Stored records
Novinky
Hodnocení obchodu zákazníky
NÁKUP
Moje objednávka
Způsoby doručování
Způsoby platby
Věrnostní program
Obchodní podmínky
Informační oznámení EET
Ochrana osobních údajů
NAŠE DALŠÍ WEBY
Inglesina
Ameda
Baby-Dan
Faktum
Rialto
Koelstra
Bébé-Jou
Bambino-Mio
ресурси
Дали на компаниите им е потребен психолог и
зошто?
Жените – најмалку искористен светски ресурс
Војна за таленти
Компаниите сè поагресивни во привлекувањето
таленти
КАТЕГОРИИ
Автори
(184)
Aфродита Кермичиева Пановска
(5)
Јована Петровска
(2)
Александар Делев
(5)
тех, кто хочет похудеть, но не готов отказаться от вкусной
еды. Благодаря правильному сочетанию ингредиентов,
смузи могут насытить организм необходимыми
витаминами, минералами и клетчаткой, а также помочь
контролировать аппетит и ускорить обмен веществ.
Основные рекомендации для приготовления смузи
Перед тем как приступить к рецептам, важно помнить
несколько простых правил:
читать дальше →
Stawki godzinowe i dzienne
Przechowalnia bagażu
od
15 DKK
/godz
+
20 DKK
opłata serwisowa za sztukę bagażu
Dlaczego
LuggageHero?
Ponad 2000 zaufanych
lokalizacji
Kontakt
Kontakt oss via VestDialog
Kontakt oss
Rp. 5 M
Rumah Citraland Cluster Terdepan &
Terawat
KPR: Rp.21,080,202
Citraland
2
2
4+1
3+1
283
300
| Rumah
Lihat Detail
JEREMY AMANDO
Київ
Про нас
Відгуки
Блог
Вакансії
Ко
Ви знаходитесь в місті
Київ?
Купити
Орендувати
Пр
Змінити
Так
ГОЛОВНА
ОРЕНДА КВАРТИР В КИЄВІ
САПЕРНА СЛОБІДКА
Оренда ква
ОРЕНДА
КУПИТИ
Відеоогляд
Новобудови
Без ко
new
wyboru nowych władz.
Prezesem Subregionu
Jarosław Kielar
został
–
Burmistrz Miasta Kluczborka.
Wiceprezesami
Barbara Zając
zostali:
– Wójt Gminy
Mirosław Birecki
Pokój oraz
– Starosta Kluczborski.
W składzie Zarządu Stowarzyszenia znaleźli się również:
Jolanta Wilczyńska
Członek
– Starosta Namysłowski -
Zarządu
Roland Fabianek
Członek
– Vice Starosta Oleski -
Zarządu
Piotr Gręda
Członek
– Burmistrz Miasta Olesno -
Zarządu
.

### WORK INSTRUCTIONS
Show me all lines in the records that contain "смузи".

### SOLUTION TO THIS EXERCISE
смузи могут насытить организм необходимыми
Основные рекомендации для приготовления смузи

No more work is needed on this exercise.